**TASK INSTRUCTIONS:** In the records below, find the line that contains "Студия Форма создала" and the line that contains "торжества. Нужно, чтобы", then retype exactly those two lines and every line between them.

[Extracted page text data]
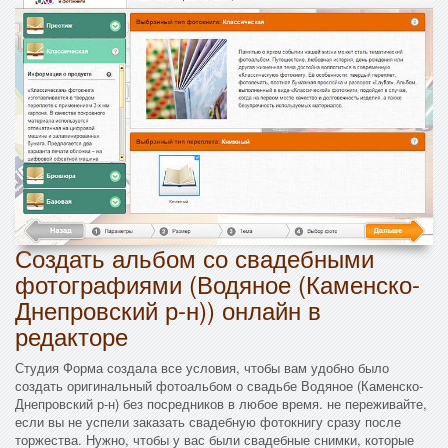
Создать альбом со свадебными
фотографиями (Водяное (Каменско-
Днепровский р-н)) онлайн в
редакторе
Студия Форма создала все условия, чтобы вам удобно было
создать оригинальный фотоальбом о свадьбе Водяное (Каменско-
Днепровский р-н) без посредников в любое время. не переживайте,
если вы не успели заказать свадебную фотокнигу сразу после
торжества. Нужно, чтобы у вас были свадебные снимки, которые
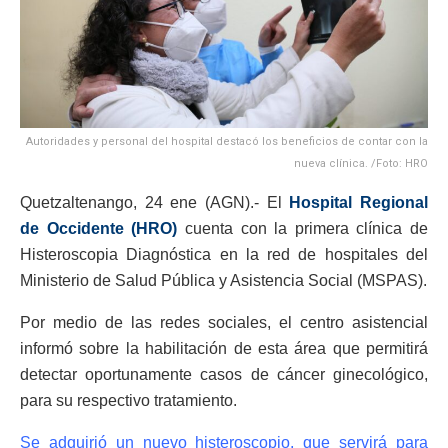
Autoridades y personal del hospital destacó los beneficios de contar con la
nueva clínica. /Foto: HRO
Quetzaltenango, 24 ene (AGN).- El
Hospital Regional
de Occidente (HRO)
cuenta con la primera clínica de
Histeroscopia Diagnóstica en la red de hospitales del
Ministerio de Salud Pública y Asistencia Social (MSPAS).
Por medio de las redes sociales, el centro asistencial
informó sobre la habilitación de esta área que permitirá
detectar oportunamente casos de cáncer ginecológico,
para su respectivo tratamiento.
Se adquirió un nuevo histeroscopio, que servirá para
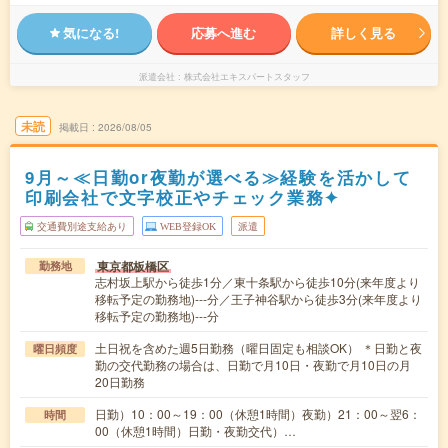
気になる!
応募へ進む
詳しく見る
派遣会社
株式会社エキスパートスタッフ
未読
掲載日
2026/08/05
9月～≪日勤or夜勤が選べる≫経験を活かして
印刷会社で文字校正やチェック業務✦
交通費別途支給あり
WEB登録OK
派遣
東京都板橋区
勤務地
志村坂上駅から徒歩1分／東十条駅から徒歩10分(来年度より
移転予定の勤務地)---分／王子神谷駅から徒歩3分(来年度より
移転予定の勤務地)---分
土日祝を含めた週5日勤務（曜日固定も相談OK） ＊日勤と夜
曜日頻度
勤の交代勤務の場合は、日勤で月10日・夜勤で月10日の月
20日勤務
日勤）10：00～19：00（休憩1時間）夜勤）21：00～翌6：
時間
00（休憩1時間）日勤・夜勤交代）…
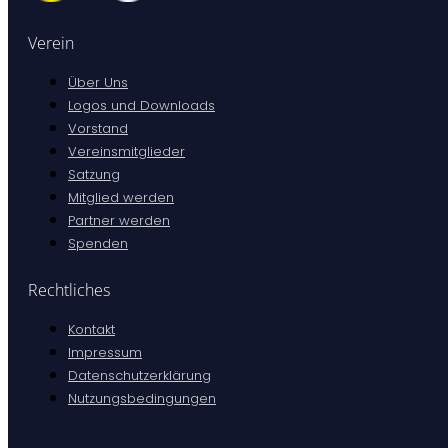
Verein
Über Uns
Logos und Downloads
Vorstand
Vereinsmitglieder
Satzung
Mitglied werden
Partner werden
Spenden
Rechtliches
Kontakt
Impressum
Datenschutzerklärung
Nutzungsbedingungen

**WRITTEN SOLUTION:**
Студия Форма создала все условия, чтобы вам удобно было
создать оригинальный фотоальбом о свадьбе Водяное (Каменско-
Днепровский р-н) без посредников в любое время. не переживайте,
если вы не успели заказать свадебную фотокнигу сразу после
торжества. Нужно, чтобы у вас были свадебные снимки, которые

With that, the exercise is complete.